La Chambre régionale des comptes de La Réunion poursuit son examen de la restauration scolaire dans les lycées publics. Après un premier rapport consacré à la politique conduite par la Région, elle publie de nouveaux audits flash portant sur plusieurs établissements, dont les lycées Ambroise Vollard à Saint-Pierre et Jean-Claude Fruteau à Saint-Benoît.
Selon la note aux rédactions de la Chambre régionale des comptes, l’audit consacré au lycée Ambroise Vollard porte sur les exercices 2021 et suivants. L’établissement dispose d’une cuisine centrale qui produit environ 3 800 repas par jour pour neuf cuisines satellites et un collège du sud de l’île. Il accueille également ses propres demi-pensionnaires et internes.
La mise en place du repas à un euro par la Région, à la rentrée 2023-2024, a profondément modifié l’activité des cuisines scolaires. Pour Ambroise Vollard, la Chambre régionale des comptes relève que “l’activité a fortement progressé” avec “+72,5 % de demi-pensionnaires” et “+30 % de repas produits par la cuisine centrale entre 2021 et 2024”. Cette hausse a permis à la cuisine centrale, déficitaire en 2021, de retrouver l’équilibre financier grâce à l’augmentation de la production et à la revalorisation du prix de vente des repas.

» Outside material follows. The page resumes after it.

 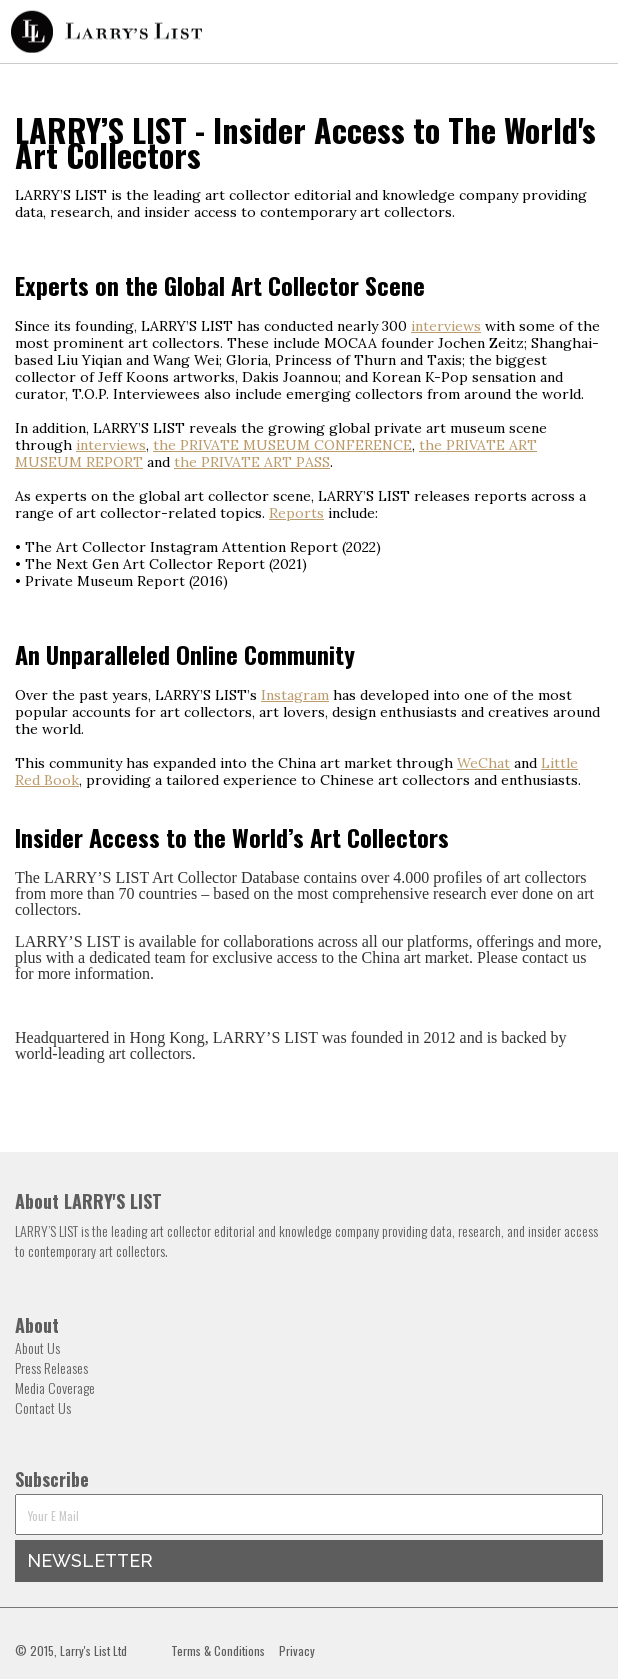 What do you see at coordinates (43, 1407) in the screenshot?
I see `Contact Us` at bounding box center [43, 1407].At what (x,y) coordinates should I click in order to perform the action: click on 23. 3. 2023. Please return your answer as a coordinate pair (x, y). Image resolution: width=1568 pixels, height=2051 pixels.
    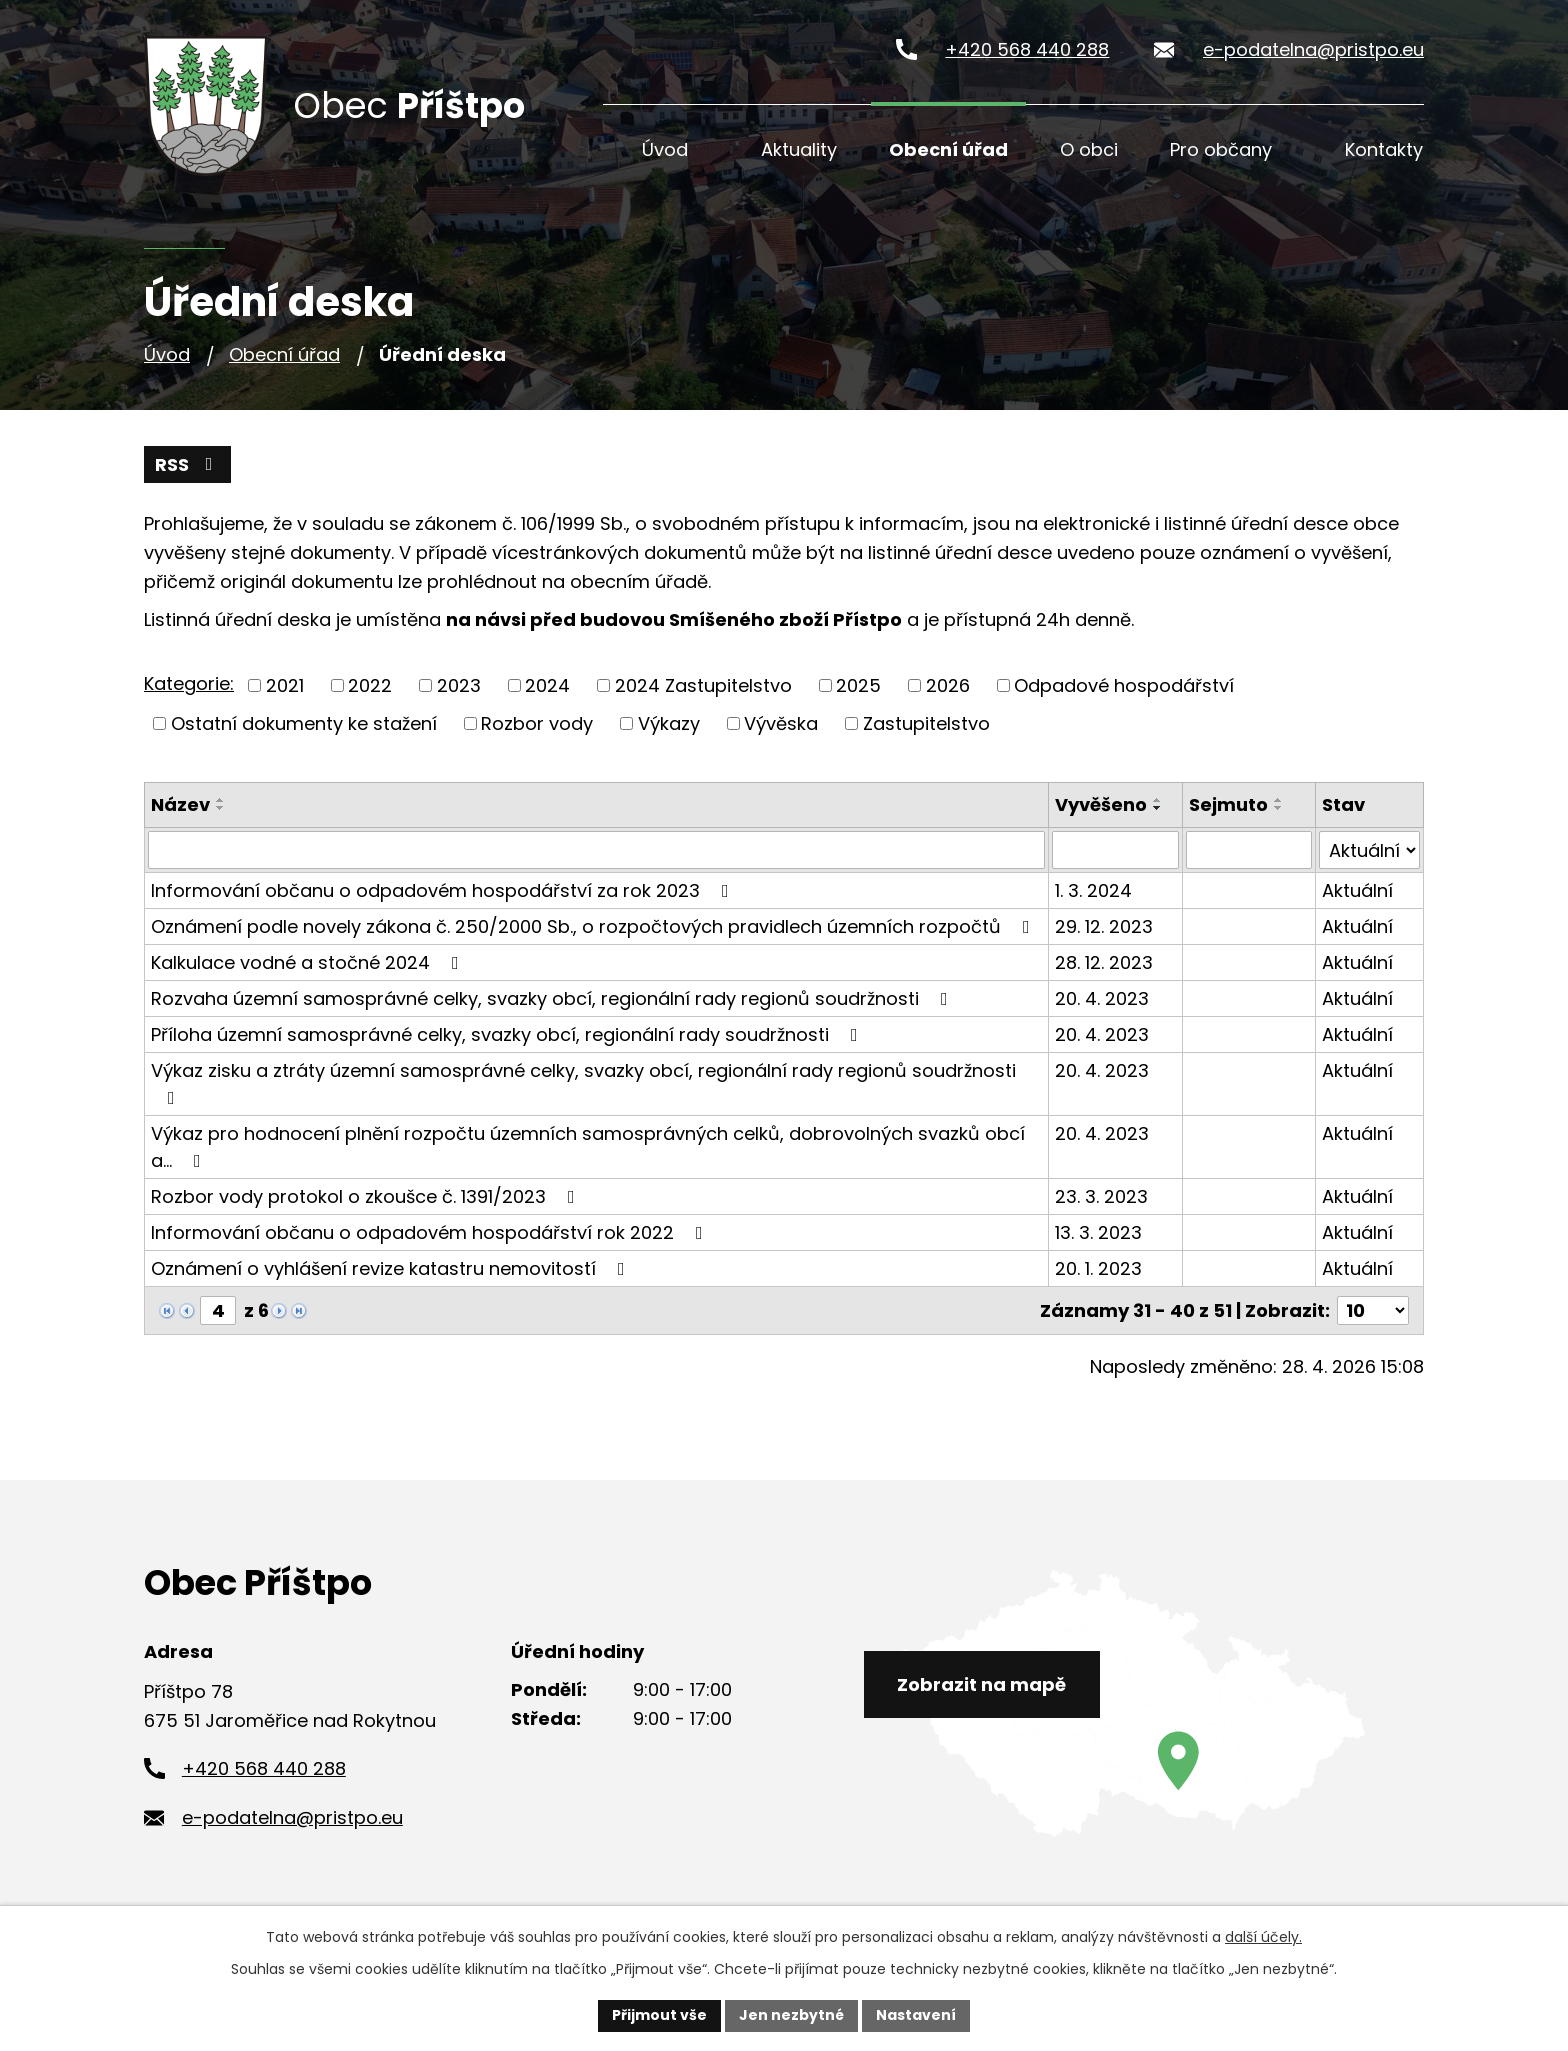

Mais derrière cette amélioration comptable, les fragilités demeurent. La Chambre régionale des comptes estime que “la situation reste néanmoins fragile, dans un contexte de tensions sur les coûts alimentaires”. Elle insiste surtout sur les retards pris en matière de transition alimentaire. À Ambroise Vollard, elle relève des “lacunes importantes” avec des “objectifs EGAlim non atteints”, une “absence de plan de lutte contre le gaspillage alimentaire” et une “absence de tri des biodéchets malgré les obligations légales”. En 2024, 22,9 % des repas commandés n’ont pas été consommés.
Le constat est également sévère pour le lycée Jean-Claude Fruteau. Situé à Saint-Benoît, l’établissement comptait 886 élèves à la rentrée 2024. Sa restauration représente une charge majeure, soit 78 % du budget de l’établissement en 2024. Le lycée dispose d’une cuisine centrale qui approvisionne, depuis août 2023, 16 cuisines satellites de lycées et de collèges situés à Saint-Benoît, Bras-Panon, Saint-André et Sainte-Suzanne.
Là encore, le repas à un euro a eu des effets immédiats. Entre 2022 et 2024, le nombre de demi-pensionnaires a progressé de 43,8 %, les repas servis dans la cuisine satellite de 23,7 % et les repas produits par la cuisine centrale de 31,4 %. La cuisine centrale produit environ 7 000 repas par jour et son activité a progressé de 87,8 % entre 2021 et 2024. Une partie de cette hausse vient aussi du transfert d’une partie de la production du lycée Mahatma Gandhi, dont la cuisine centrale est fermée pour réhabilitation.
L’audit relève cependant plusieurs points faibles. La Chambre régionale des comptes pointe une gouvernance perfectible, avec un comité inter-établissement jamais réuni et l’absence de rapport annuel de gestion de la cuisine centrale. Elle recommande de mettre en place ce comité et d’établir ce rapport dès 2026.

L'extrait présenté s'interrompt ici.